§ What you will do
Could you transcribe exactly the lines below, from the line with "ohol Duty Increases" through the line with "equipment for a clean and efficient", and nothing else, leaving out the pictures?

::: Data supplied

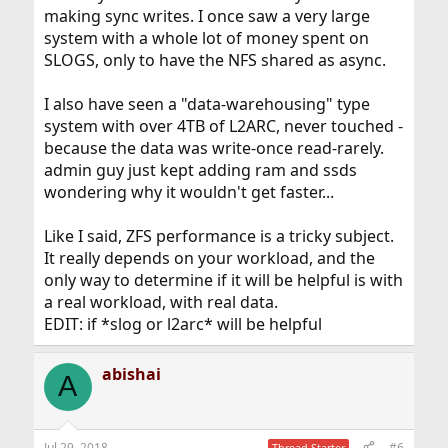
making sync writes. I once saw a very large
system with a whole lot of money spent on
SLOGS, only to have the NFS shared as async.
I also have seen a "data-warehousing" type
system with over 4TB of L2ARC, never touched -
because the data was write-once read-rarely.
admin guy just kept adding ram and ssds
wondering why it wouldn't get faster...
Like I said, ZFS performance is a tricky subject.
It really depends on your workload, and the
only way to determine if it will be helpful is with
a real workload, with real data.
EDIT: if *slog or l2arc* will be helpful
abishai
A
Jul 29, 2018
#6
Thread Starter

::::::
::: Data supplied

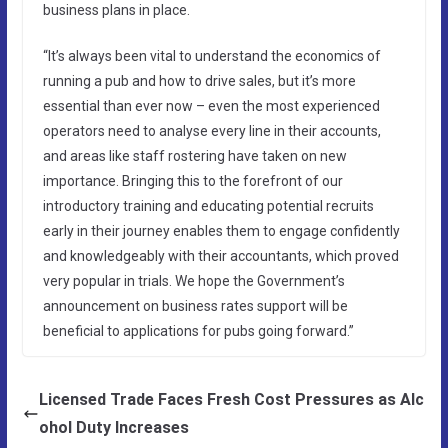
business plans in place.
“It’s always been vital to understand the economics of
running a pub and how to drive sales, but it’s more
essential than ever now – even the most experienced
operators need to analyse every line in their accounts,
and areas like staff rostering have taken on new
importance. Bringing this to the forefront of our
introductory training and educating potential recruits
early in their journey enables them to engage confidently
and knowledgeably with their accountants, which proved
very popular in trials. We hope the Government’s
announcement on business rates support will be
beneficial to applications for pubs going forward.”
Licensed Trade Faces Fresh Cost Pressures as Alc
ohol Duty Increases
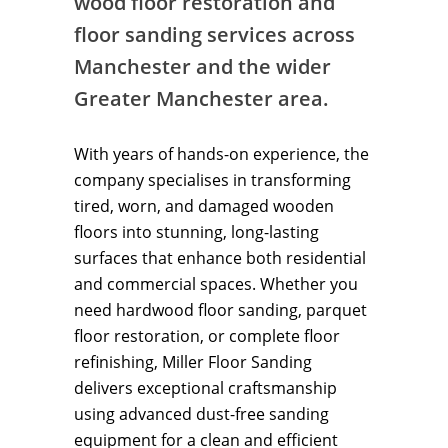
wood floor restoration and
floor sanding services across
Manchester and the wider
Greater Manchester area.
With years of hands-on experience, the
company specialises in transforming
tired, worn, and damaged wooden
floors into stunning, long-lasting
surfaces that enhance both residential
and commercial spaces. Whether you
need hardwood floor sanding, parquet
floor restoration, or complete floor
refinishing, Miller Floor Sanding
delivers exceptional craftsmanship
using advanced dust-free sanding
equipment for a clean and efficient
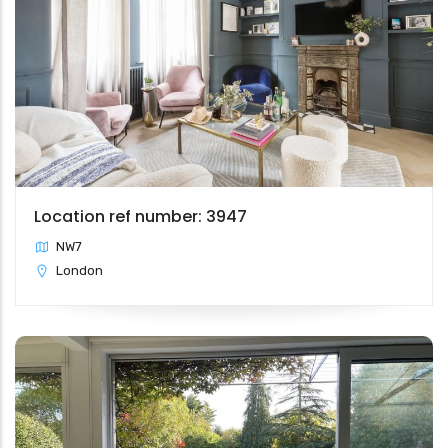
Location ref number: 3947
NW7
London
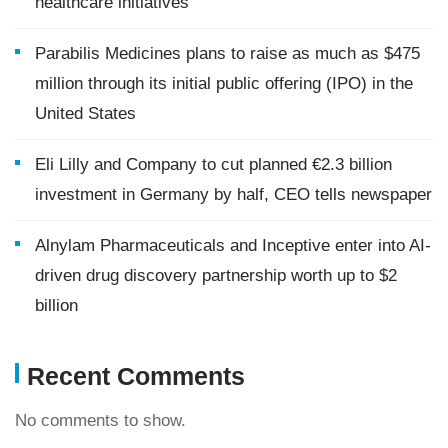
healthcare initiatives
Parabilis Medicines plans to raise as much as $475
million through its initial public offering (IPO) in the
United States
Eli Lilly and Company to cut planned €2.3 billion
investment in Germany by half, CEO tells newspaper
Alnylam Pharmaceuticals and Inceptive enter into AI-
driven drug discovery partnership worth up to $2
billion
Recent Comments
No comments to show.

::::::

§ Answer section
ohol Duty Increases
wood floor restoration and
floor sanding services across
Manchester and the wider
Greater Manchester area.
With years of hands-on experience, the
company specialises in transforming
tired, worn, and damaged wooden
floors into stunning, long-lasting
surfaces that enhance both residential
and commercial spaces. Whether you
need hardwood floor sanding, parquet
floor restoration, or complete floor
refinishing, Miller Floor Sanding
delivers exceptional craftsmanship
using advanced dust-free sanding
equipment for a clean and efficient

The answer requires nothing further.